» **How to complete this task**: Determine the number of lines in these entries that hold the word "manufacturing". Give the number and nothing more.
*** Begin section ***
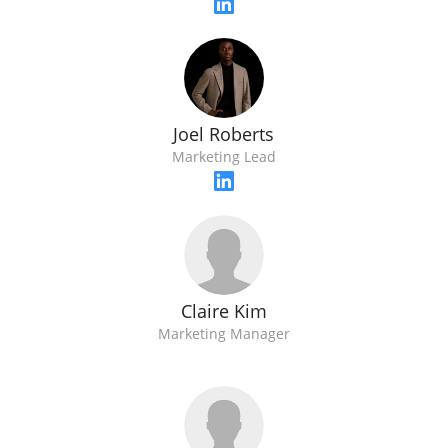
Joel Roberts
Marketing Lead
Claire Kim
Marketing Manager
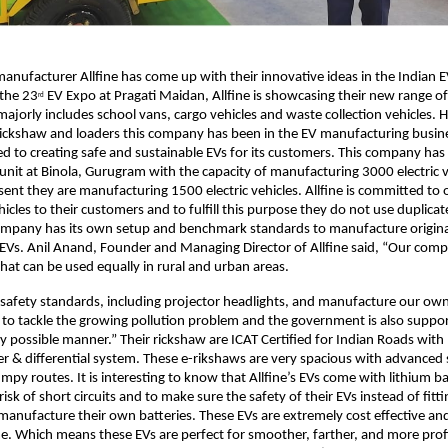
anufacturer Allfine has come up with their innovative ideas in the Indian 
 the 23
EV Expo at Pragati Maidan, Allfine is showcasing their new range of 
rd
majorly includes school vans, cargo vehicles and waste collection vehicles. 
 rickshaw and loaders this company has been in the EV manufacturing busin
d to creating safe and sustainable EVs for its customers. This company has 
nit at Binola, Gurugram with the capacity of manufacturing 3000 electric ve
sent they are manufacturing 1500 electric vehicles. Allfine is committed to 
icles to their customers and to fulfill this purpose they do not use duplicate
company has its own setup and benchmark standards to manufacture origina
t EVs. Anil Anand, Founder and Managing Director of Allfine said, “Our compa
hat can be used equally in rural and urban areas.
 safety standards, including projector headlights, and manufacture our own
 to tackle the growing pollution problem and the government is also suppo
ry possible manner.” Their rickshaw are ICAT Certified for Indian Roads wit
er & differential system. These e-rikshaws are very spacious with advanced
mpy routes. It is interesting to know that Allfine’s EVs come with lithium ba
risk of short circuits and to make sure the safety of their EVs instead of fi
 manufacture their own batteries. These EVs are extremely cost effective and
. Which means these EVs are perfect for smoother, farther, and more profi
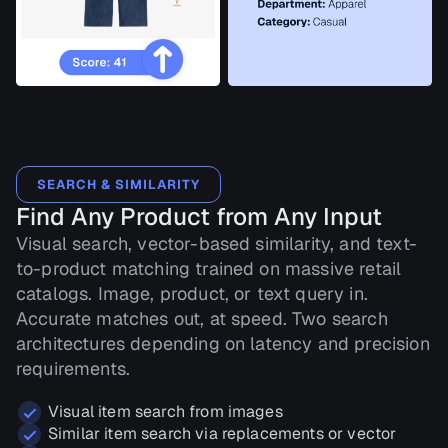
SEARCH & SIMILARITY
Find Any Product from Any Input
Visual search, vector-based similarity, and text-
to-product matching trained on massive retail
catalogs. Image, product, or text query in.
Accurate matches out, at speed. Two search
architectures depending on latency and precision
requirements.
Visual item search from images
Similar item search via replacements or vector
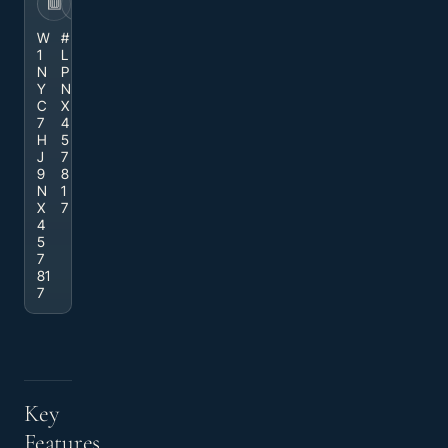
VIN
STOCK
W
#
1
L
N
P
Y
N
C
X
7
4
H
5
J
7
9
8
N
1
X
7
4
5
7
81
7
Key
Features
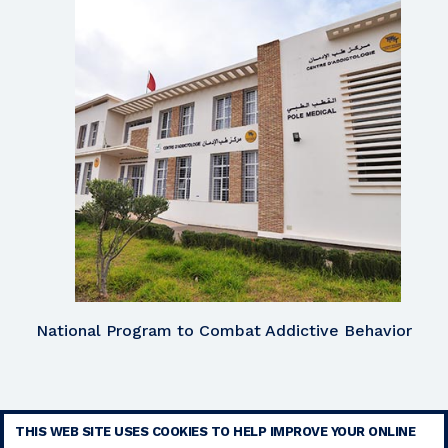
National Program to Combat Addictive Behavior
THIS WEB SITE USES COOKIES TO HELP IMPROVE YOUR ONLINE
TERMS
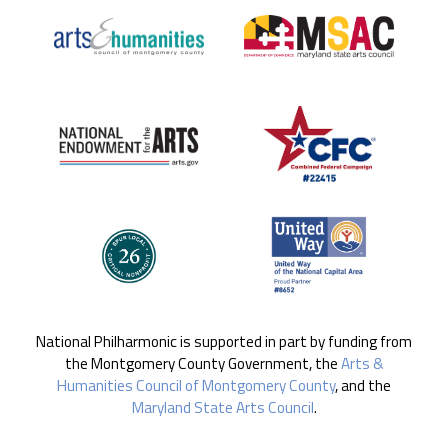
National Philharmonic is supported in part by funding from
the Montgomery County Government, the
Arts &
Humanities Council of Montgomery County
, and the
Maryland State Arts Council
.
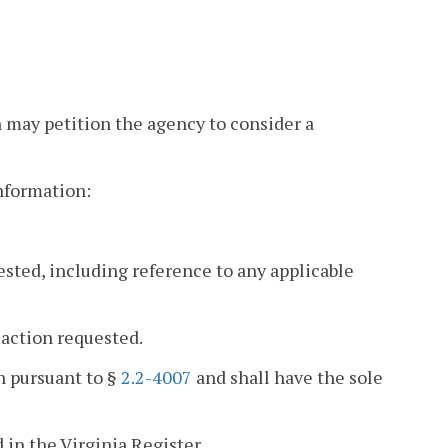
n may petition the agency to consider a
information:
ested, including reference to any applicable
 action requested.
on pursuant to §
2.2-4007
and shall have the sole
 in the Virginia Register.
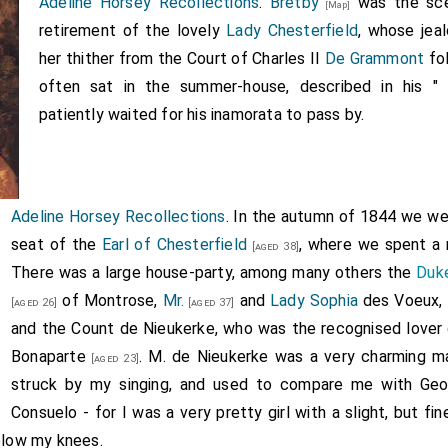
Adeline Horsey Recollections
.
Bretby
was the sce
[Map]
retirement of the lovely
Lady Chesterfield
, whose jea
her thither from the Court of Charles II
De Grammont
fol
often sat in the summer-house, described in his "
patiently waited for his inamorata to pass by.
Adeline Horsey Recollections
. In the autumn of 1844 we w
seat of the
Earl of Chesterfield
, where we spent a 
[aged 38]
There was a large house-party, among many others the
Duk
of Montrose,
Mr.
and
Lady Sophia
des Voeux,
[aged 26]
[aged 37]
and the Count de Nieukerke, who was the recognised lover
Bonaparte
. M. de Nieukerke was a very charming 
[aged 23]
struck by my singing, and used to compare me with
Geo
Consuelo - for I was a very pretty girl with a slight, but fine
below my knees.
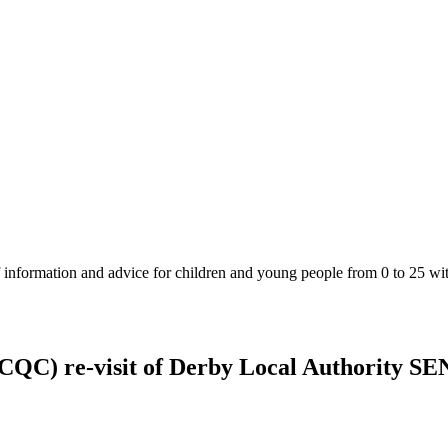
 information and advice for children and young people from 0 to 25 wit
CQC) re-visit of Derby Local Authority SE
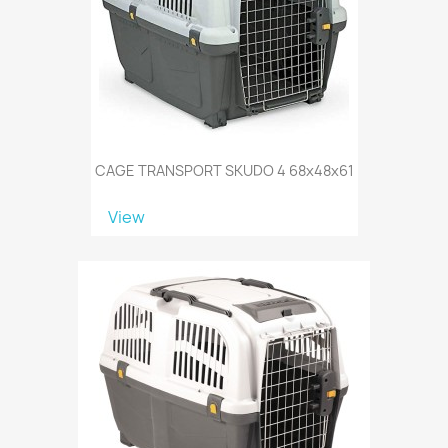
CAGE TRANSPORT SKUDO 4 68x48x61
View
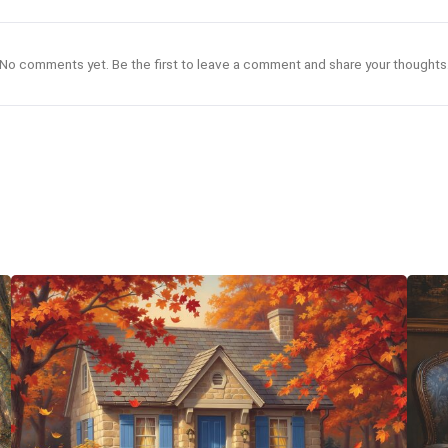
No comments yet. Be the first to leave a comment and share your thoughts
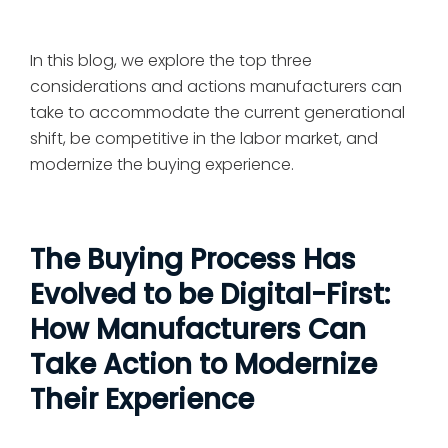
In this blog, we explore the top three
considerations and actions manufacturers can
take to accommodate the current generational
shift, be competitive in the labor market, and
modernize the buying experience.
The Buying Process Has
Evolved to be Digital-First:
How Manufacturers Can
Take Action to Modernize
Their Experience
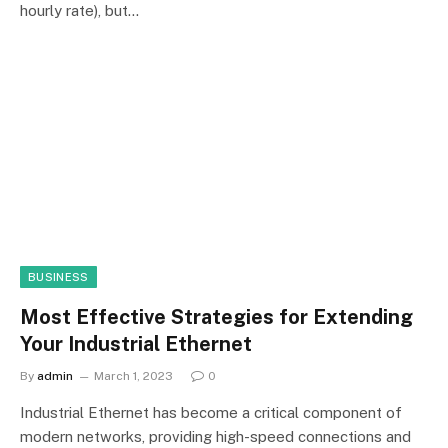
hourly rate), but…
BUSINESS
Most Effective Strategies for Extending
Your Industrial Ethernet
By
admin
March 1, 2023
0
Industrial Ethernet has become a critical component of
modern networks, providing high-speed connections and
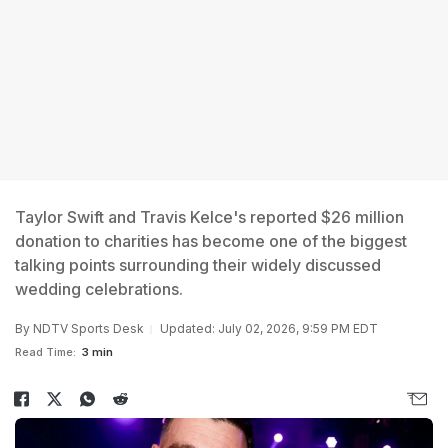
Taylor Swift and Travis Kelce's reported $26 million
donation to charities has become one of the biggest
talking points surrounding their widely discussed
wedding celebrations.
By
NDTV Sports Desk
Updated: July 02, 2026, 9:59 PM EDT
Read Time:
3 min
*** End section ***
» **Response area**: 3